- **EXERCISE AIM**
Only lines containing the word "Minister" belong in the answer; copy each one from the records.

- **DATA PROVIDED**
*** Block opens ***

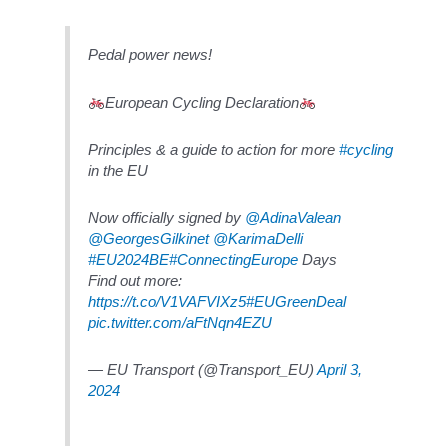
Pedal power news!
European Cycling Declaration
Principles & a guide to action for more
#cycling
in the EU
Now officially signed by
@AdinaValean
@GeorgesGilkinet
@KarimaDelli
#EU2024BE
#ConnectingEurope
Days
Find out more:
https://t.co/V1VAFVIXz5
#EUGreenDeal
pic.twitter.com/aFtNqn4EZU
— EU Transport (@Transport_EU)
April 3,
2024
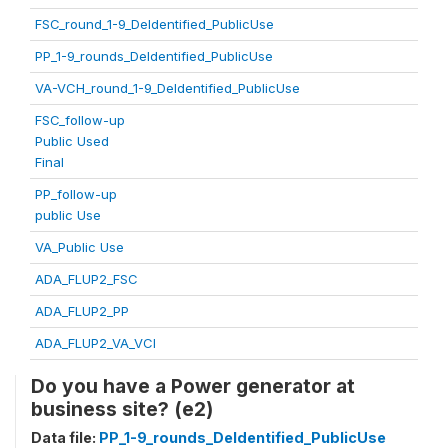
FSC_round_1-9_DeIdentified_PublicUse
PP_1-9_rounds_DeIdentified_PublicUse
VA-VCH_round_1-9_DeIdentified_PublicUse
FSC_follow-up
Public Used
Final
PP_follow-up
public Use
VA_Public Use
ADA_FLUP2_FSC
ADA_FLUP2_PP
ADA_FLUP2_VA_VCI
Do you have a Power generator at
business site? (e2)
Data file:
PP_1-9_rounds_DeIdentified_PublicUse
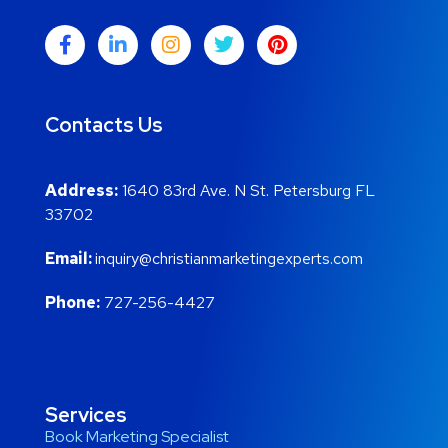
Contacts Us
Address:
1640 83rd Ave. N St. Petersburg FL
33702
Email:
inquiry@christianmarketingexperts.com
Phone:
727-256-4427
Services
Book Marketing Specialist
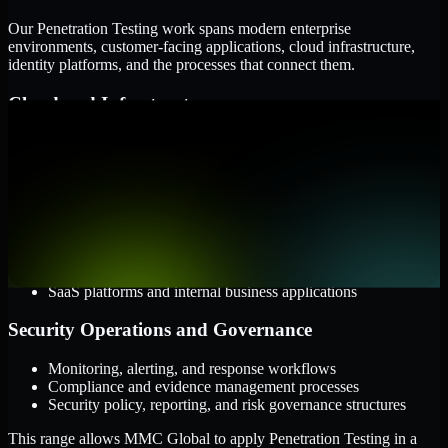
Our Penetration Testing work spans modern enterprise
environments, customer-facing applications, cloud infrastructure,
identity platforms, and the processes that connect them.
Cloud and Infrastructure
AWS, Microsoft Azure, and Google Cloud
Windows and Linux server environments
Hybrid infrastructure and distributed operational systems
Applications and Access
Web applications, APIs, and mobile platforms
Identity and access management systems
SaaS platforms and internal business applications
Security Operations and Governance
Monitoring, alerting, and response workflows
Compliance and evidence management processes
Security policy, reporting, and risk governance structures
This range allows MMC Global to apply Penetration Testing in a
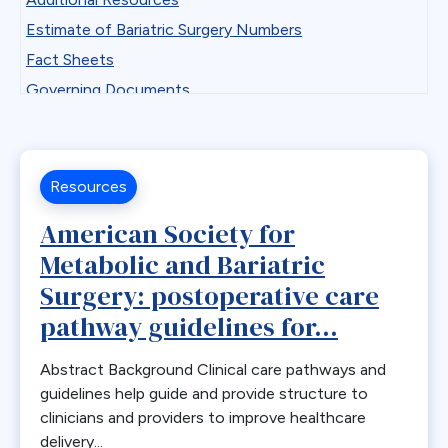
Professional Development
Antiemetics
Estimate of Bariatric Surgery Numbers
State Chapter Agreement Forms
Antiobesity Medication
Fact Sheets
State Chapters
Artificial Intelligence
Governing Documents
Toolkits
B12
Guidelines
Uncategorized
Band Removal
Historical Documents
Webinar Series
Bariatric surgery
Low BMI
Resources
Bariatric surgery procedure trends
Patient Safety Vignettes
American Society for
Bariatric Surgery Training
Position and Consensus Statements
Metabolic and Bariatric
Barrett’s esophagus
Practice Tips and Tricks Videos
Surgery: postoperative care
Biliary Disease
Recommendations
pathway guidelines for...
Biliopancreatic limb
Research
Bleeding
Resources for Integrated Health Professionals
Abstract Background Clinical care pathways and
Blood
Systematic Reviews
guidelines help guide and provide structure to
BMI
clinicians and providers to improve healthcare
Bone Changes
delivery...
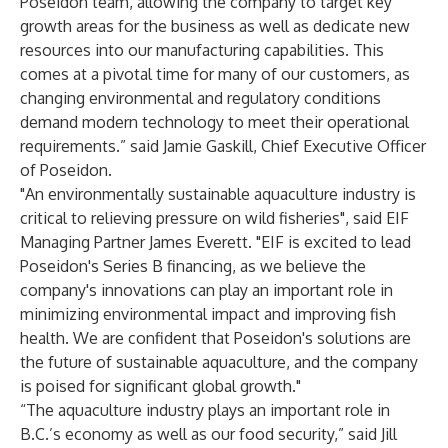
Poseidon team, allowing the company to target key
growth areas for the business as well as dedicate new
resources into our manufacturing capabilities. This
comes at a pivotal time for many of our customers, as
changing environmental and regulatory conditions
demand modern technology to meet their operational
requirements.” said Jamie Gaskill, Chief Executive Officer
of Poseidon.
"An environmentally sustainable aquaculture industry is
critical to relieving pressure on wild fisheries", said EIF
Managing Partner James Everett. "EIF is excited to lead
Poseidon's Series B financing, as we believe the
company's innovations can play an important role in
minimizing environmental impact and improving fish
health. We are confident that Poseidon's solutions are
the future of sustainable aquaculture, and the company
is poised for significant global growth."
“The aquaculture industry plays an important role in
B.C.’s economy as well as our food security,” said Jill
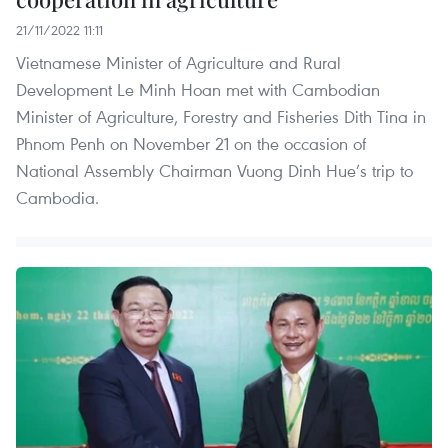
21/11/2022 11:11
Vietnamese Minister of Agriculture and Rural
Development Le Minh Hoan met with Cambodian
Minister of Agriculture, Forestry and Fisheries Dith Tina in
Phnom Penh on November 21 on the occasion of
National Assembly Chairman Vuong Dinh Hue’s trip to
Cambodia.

*** Block closes ***
*** Block opens ***

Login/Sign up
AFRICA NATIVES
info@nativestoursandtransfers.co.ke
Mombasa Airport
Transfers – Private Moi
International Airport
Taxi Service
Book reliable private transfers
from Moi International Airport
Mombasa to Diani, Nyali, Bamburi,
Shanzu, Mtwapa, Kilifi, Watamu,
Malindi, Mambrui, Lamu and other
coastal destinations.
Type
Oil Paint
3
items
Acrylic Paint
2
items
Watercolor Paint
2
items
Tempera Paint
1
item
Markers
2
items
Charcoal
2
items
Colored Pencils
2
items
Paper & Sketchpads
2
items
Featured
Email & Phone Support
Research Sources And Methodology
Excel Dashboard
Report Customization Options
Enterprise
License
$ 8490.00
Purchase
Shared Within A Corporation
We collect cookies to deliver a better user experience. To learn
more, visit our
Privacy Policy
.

*** Block closes ***

- **TASK RESPONSE**
Vietnamese Minister of Agriculture and Rural
Minister of Agriculture, Forestry and Fisheries Dith Tina in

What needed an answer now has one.